<<<<
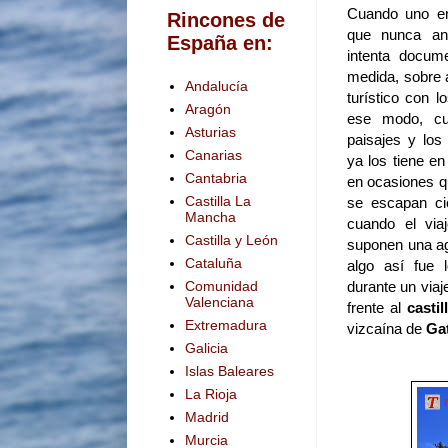
Cuando uno em
Rincones de
que nunca ant
España en:
intenta docum
medida, sobre 
Andalucía
turístico con 
Aragón
ese modo, cu
Asturias
paisajes y los
Canarias
ya los tiene en
Cantabria
en ocasiones q
Castilla La
se escapan ci
Mancha
cuando el vi
Castilla y León
suponen una ag
Cataluña
algo así fue 
durante un viaj
Comunidad
Valenciana
frente al
casti
Extremadura
vizcaína de
Ga
Galicia
Islas Baleares
La Rioja
Madrid
Murcia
>>>>
Reprint the data verbatim, pictures excluded.

• **TASK OUTPUT**:
Cuando uno em
Rincones de
que nunca ant
España en:
intenta docum
medida, sobre 
Andalucía
turístico con 
Aragón
ese modo, cu
Asturias
paisajes y los
Canarias
ya los tiene en
Cantabria
en ocasiones q
Castilla La
se escapan ci
Mancha
cuando el vi
Castilla y León
suponen una ag
Cataluña
algo así fue 
durante un viaj
Comunidad
Valenciana
frente al
casti
Extremadura
vizcaína de
Ga
Galicia
Islas Baleares
La Rioja
Madrid
Murcia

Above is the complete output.